Step 502, determining a first image acquired by each camera from the moment when the image calibration signal is output, and taking the first image as a reference image of the camera.

Step 503, grouping the plurality of images acquired by the acquisition device based on the determined reference images of the plurality of cameras.

In an alternative embodiment, step 503 includes: the reference images of the plurality of cameras 121 are divided into one group.

By taking the first image acquired by each camera 121 from the time when the image calibration signal is output as the reference image of the camera 121 and grouping the images acquired after the reference image is acquired by each camera 121 based on the reference images of the plurality of cameras 121, the images acquired at the closest acquisition times of the plurality of cameras can be divided into one group for acquiring the full-width image of the set area 40 on the article conveying path, thereby improving the accuracy of full-width image stitching. And because the indicator lamp 131 has a simple structure and the response time to the control signal is far shorter than the response time to the control signal of the camera 121 with a complex imaging system, even if the indicator device 13 includes a plurality of indicator lamps 131 and the response times of the plurality of indicator lamps 131 have discreteness, the response time difference values of the plurality of indicator lamps 131 are far shorter than the response time difference values of the plurality of cameras, therefore, compared with the image acquisition apparatus in the prior art in which the images with the same frame number of the plurality of cameras are divided into one group to be spliced into a full-width image, the image acquisition apparatus provided by the present embodiment can reduce the time difference of the acquisition time of the plurality of images in one group, thereby improving the accuracy of splicing the full-width image.

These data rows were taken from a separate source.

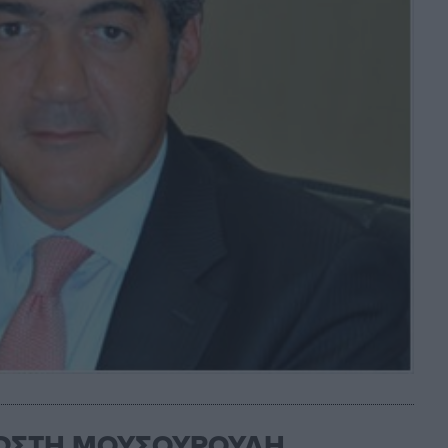
ΚΩΣΤΗ ΜΟΥΣΟΥΡΟΥΛΗ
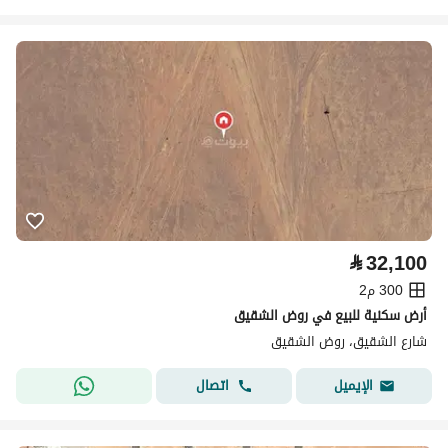
⃁
32,100
300 م2
أرض سكنية للبيع في روض الشقيق
شارع الشقيق، روض الشقيق
اتصال
الإيميل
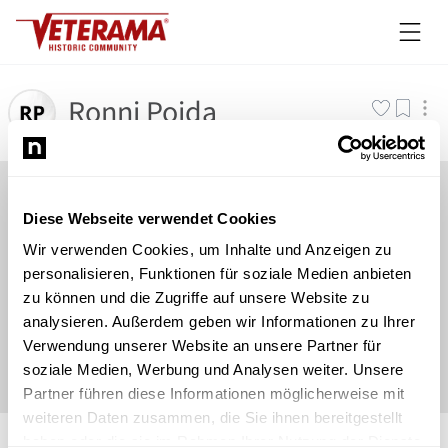
Ronni Pojda
Diese Webseite verwendet Cookies
Wir verwenden Cookies, um Inhalte und Anzeigen zu
personalisieren, Funktionen für soziale Medien anbieten
zu können und die Zugriffe auf unsere Website zu
analysieren. Außerdem geben wir Informationen zu Ihrer
Verwendung unserer Website an unsere Partner für
soziale Medien, Werbung und Analysen weiter. Unsere
Partner führen diese Informationen möglicherweise mit
weiteren Daten zusammen, die Sie ihnen bereitgestellt
©
Newsload
/
System
haben oder die sie im Rahmen Ihrer Nutzung der Dienste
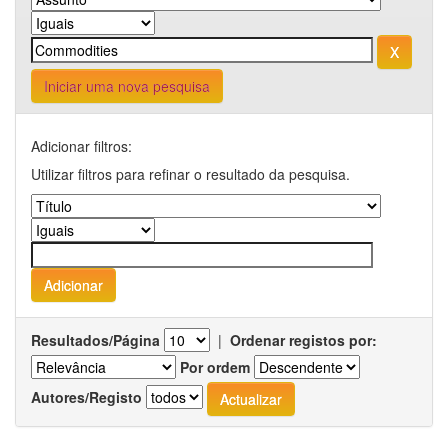
Iniciar uma nova pesquisa
Adicionar filtros:
Utilizar filtros para refinar o resultado da pesquisa.
Resultados/Página
|
Ordenar registos por:
Por ordem
Autores/Registo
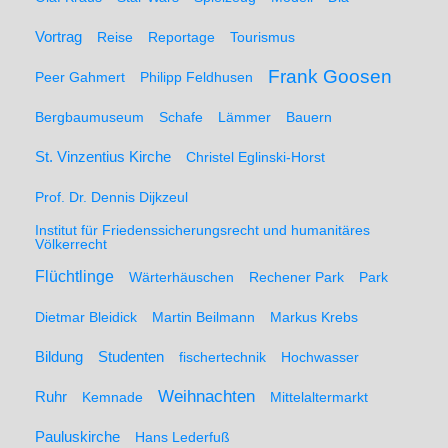
Vortrag
Reise
Reportage
Tourismus
Frank Goosen
Peer Gahmert
Philipp Feldhusen
Bergbaumuseum
Schafe
Lämmer
Bauern
St. Vinzentius Kirche
Christel Eglinski-Horst
Prof. Dr. Dennis Dijkzeul
Institut für Friedenssicherungsrecht und humanitäres
Völkerrecht
Flüchtlinge
Wärterhäuschen
Rechener Park
Park
Dietmar Bleidick
Martin Beilmann
Markus Krebs
Studenten
Bildung
fischertechnik
Hochwasser
Weihnachten
Ruhr
Kemnade
Mittelaltermarkt
Pauluskirche
Hans Lederfuß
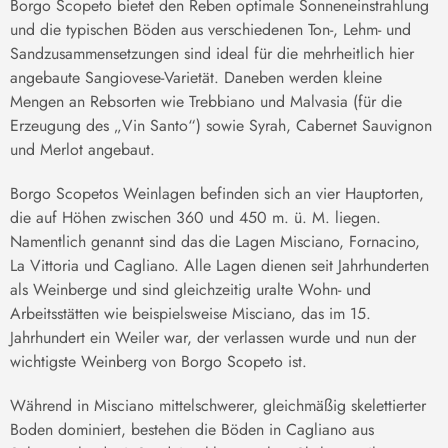
Borgo Scopeto bietet den Reben optimale Sonneneinstrahlung
und die typischen Böden aus verschiedenen Ton-, Lehm- und
Sandzusammensetzungen sind ideal für die mehrheitlich hier
angebaute Sangiovese-Varietät. Daneben werden kleine
Mengen an Rebsorten wie Trebbiano und Malvasia (für die
Erzeugung des „Vin Santo“) sowie Syrah, Cabernet Sauvignon
und Merlot angebaut.
Borgo Scopetos Weinlagen befinden sich an vier Hauptorten,
die auf Höhen zwischen 360 und 450 m. ü. M. liegen.
Namentlich genannt sind das die Lagen Misciano, Fornacino,
La Vittoria und Cagliano. Alle Lagen dienen seit Jahrhunderten
als Weinberge und sind gleichzeitig uralte Wohn- und
Arbeitsstätten wie beispielsweise Misciano, das im 15.
Jahrhundert ein Weiler war, der verlassen wurde und nun der
wichtigste Weinberg von Borgo Scopeto ist.
Während in Misciano mittelschwerer, gleichmäßig skelettierter
Boden dominiert, bestehen die Böden in Cagliano aus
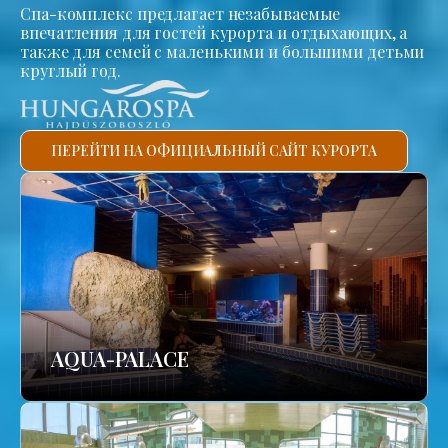
Спа-комплекс предлагает незабываемые
впечатления для гостей курорта и отдыхающих, а
также для семей с маленькими и большими детьми
круглый год.
ПЕРЕЙТИ НА ОФИЦИАЛЬНЫЙ САЙТ КУРОРТА
AQUA-PALACE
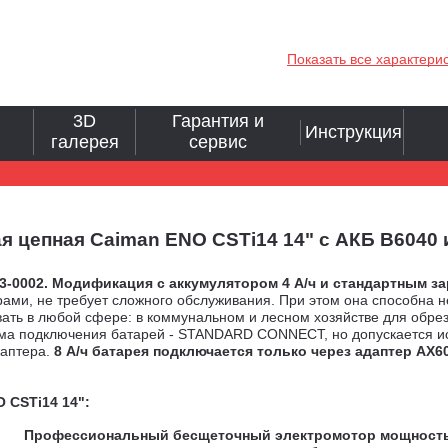
Показать все характери
3D
Гарантия и
Инструкция
галерея
сервис
цепная Caiman ENO CSTi14 14" с АКБ B6040 и 
3-0002.
М
одификация с аккумулятором 4 А/ч и стандартным з
ерами, не требует сложного обслуживания. При этом она способна н
ать в любой сфере: в коммунальном и лесном хозяйстве для обрезк
тема подключения батарей - STANDARD CONNECT, но допускается 
даптера.
8 А/ч батарея подключается только через адаптер AX
 CSTi14 14":
Профессиональный бесщеточный электромотор мощностью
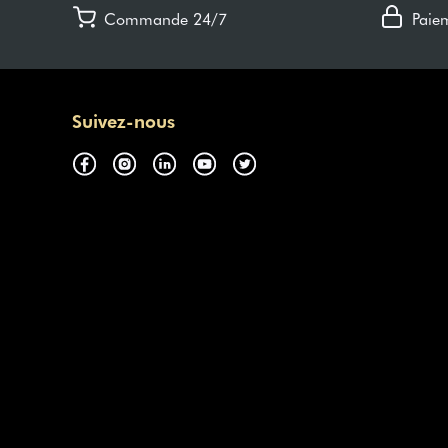
Commande 24/7
Paie
Suivez-nous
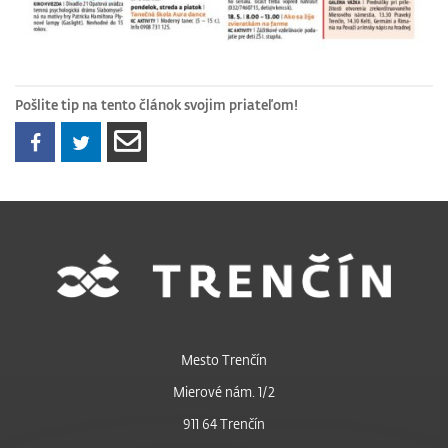
Pošlite tip na tento článok svojim priateľom!
Mesto Trenčín
Mierové nám. 1/2
911 64 Trenčín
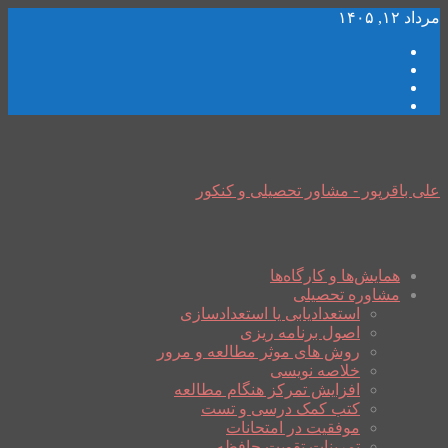
مرداد ۱۲, ۱۴۰۵
علی باقرپور - مشاور تحصیلی و کنکور
همایش‌ها و کارگاه‌ها
مشاوره تحصیلی
استعدادیابی یا استعدادسازی
اصول برنامه ریزی
روش های موثر مطالعه و مرور
خلاصه نویسی
افزایش تمرکز هنگام مطالعه
کتب کمک درسی و تست
موفقیت در امتحانات
تمرینات تقویت حافظه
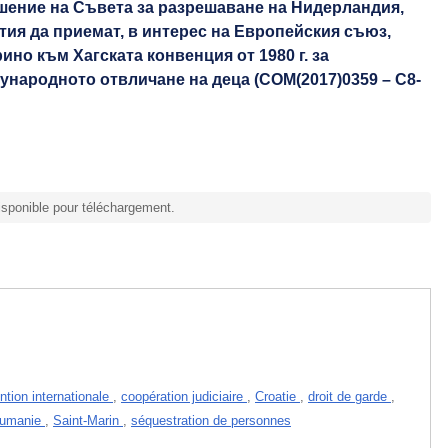
шение на Съвета за разрешаване на Нидерландия,
ия да приемат, в интерес на Европейския съюз,
но към Хагската конвенция от 1980 г. за
ународното отвличане на деца (COM(2017)0359 – C8-
sponible pour téléchargement.
ntion internationale
,
coopération judiciaire
,
Croatie
,
droit de garde
,
umanie
,
Saint-Marin
,
séquestration de personnes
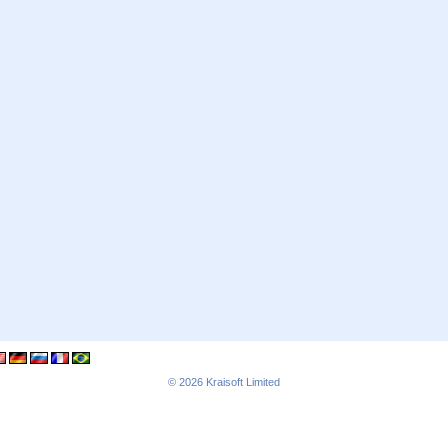
© 2026
Kraisoft Limited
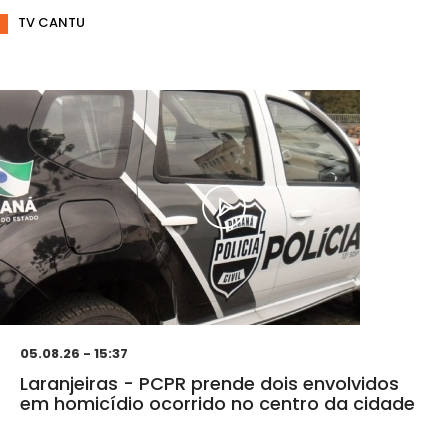
TV CANTU
05.08.26 - 15:37
Laranjeiras - PCPR prende dois envolvidos
em homicídio ocorrido no centro da cidade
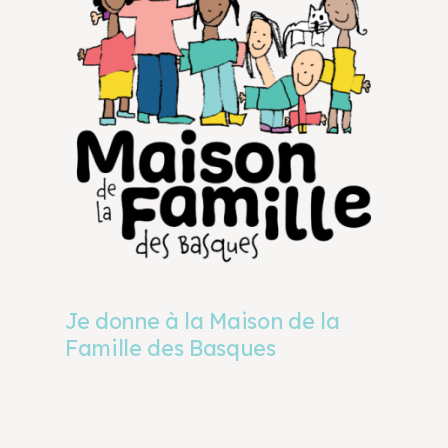
Je donne à la Maison de la
Famille des Basques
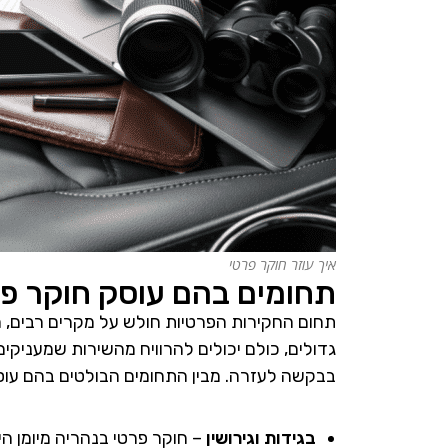
איך עוזר חוקר פרטי
תחומים בהם עוסק חוקר פר
תחום החקירות הפרטיות חולש על מקרים רבים, מגו
גדולים, כולם יכולים להרוויח מהשירות שמעניקים
בבקשה לעזרה. מבין התחומים הבולטים בהם עוסק
בגידות וגירושין
– חוקר פרטי בנהריה מיומן ה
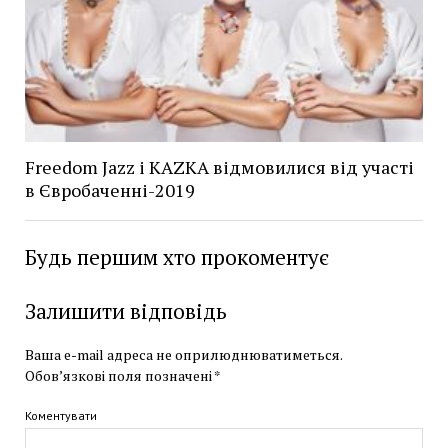
Freedom Jazz і KAZKA відмовилися від участі
в Євробаченні-2019
Будь першим хто прокоментує
Залишити відповідь
Ваша e-mail адреса не оприлюднюватиметься.
Обов’язкові поля позначені
*
Коментувати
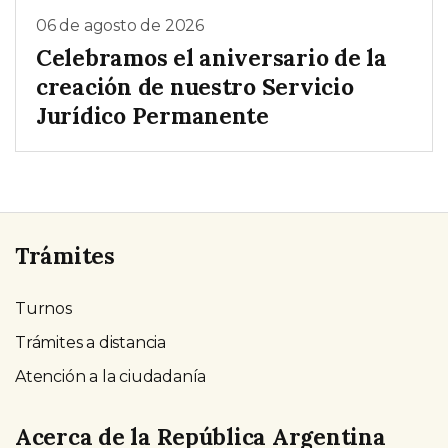
06 de agosto de 2026
Celebramos el aniversario de la
creación de nuestro Servicio
Jurídico Permanente
Trámites
Turnos
Trámites a distancia
Atención a la ciudadanía
Acerca de la República Argentina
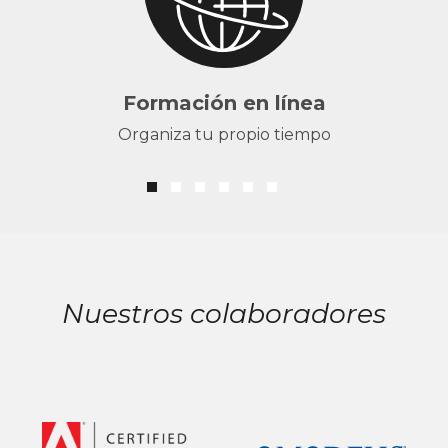
Formación en línea
Organiza tu propio tiempo
Nuestros colaboradores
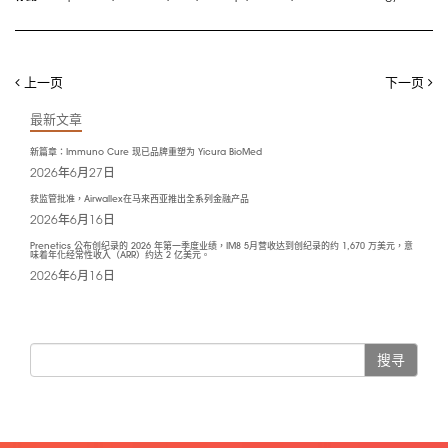
上一页
下一页
最新文章
新篇章：Immuno Cure 现已品牌重塑为 Yicura BioMed
2026年6月27日
获监管批准，Airwallex在马来西亚推出全系列金融产品
2026年6月16日
Prenetics 公布创纪录的 2026 年第一季度业绩，IM8 5月营收达到创纪录的约 1,670 万美元，意
味着年化经常性收入（ARR）约达 2 亿美元。
2026年6月16日
搜寻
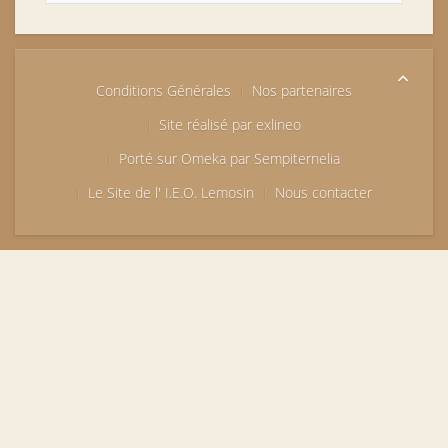
Conditions Générales
Nos partenaires
Site réalisé par exlineo
Porté sur Omeka par Sempiternelia
Le Site de l' I.E.O. Lemosin
Nous contacter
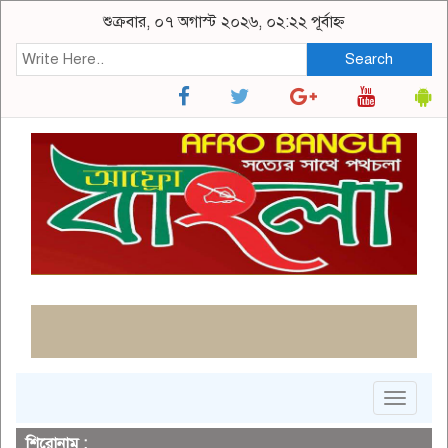
শুক্রবার, ০৭ অগাস্ট ২০২৬, ০২:২২ পূর্বাহ্ন
Search
Toggle
navigat
শিরোনাম :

In an alternative embodiment, step 503 includes: determining a first image of each camera 121, dividing the first images of the plurality of cameras 121 into a group; the capturing time of the first image of each camera 121 is later than the capturing time of the reference image of the camera 121, and the difference between the frame number of the first image of each camera 121 and the frame number of the reference image of the camera is m, where m is a positive integer.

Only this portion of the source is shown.